Mudança – O prefeito Fernando Haddad (PT) informou nesta sexta-feira que as crianças que foram localizadas no interior dos hotéis na região da Cracolândia serão retiradas do local. A prefeitura realocará as crianças e seus pais para outra área em que não haja contato ou proximidade com o consumo de drogas.”Falei com a Luciana Temer (secretária municipal de Assistência Social) para que as mães com os filhos sejam realocadas para um local um pouco mais distante e segregado dos homens adultos, para que não haja esse tipo de problema”, disse Haddad.

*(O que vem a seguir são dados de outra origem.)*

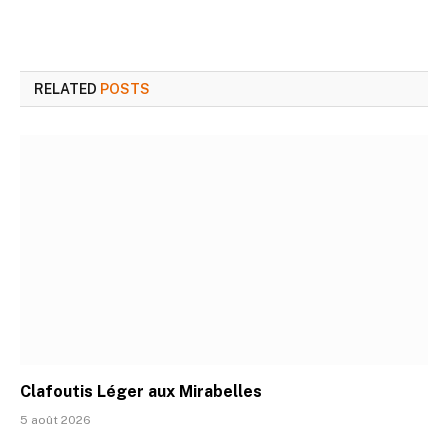
RELATED
POSTS
Clafoutis Léger aux Mirabelles
5 août 2026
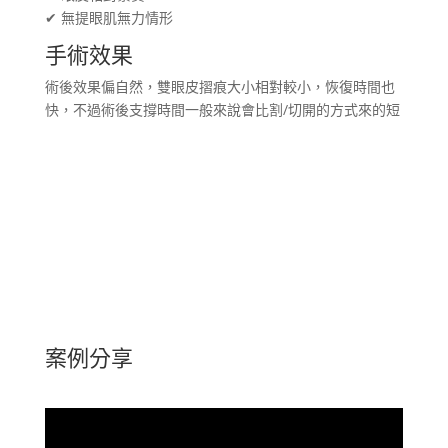
✔ 無提眼肌無力情形
手術效果
術後效果偏自然，雙眼皮摺痕大小相對較小，恢復時間也
快，不過術後支撐時間一般來說會比割/切開的方式來的短
案例分享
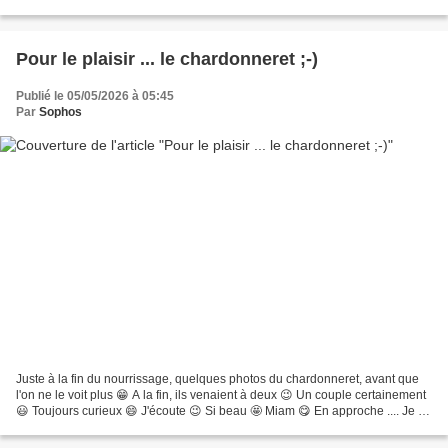
c'était offert ! Des Jicamas,...
Pour le plaisir ... le chardonneret ;-)
Publié le 05/05/2026 à 05:45
Par
Sophos
Juste à la fin du nourrissage, quelques photos du chardonneret, avant que
l'on ne le voit plus 😁 A la fin, ils venaient à deux 😉 Un couple certainement
😃 Toujours curieux 😄 J'écoute 😉 Si beau 🤩 Miam 😋 En approche .... Je le
vois de temps en temps, au...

Além disso, o prefeito informou que há relatos de casos de furtos no interior dos hotéis. Para combatê-los, a Prefeitura cogita acionar a Guarda Civil Metropolitana. “Estamos discutindo a possibilidade de colocar a Guarda Civil Metropolitana mais intensivamente, não apenas na região mas nas portas dos hotéis para impedir a entrada de pessoas estranhas aos programas, que são as que causam o problema”, disse.

Avaliação – Questionado sobre a avaliação que faz após sete meses do programa, Haddad disse enxergar uma grande evolução. “Sempre haverá espaço para melhorar. Mas se nós compararmos o que está sendo feito neste ano com o que foi feito nos anos anteriores, a mudança é da água para o vinho”, disse.